▶ Work required
Without the images, output each record below as it stands.

▶ Material for this task
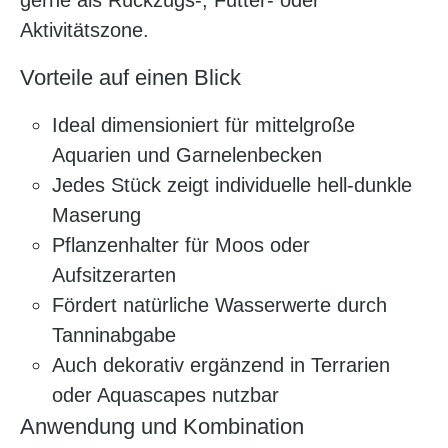
gerne als Rückzugs-, Futter- oder
Aktivitätszone.
Vorteile auf einen Blick
Ideal dimensioniert für mittelgroße
Aquarien und Garnelenbecken
Jedes Stück zeigt individuelle hell-dunkle
Maserung
Pflanzenhalter für Moos oder
Aufsitzerarten
Fördert natürliche Wasserwerte durch
Tanninabgabe
Auch dekorativ ergänzend in Terrarien
oder Aquascapes nutzbar
Anwendung und Kombination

▶ Answer to the problem
gerne als Rückzugs-, Futter- oder
Aktivitätszone.
Vorteile auf einen Blick
Ideal dimensioniert für mittelgroße
Aquarien und Garnelenbecken
Jedes Stück zeigt individuelle hell-dunkle
Maserung
Pflanzenhalter für Moos oder
Aufsitzerarten
Fördert natürliche Wasserwerte durch
Tanninabgabe
Auch dekorativ ergänzend in Terrarien
oder Aquascapes nutzbar
Anwendung und Kombination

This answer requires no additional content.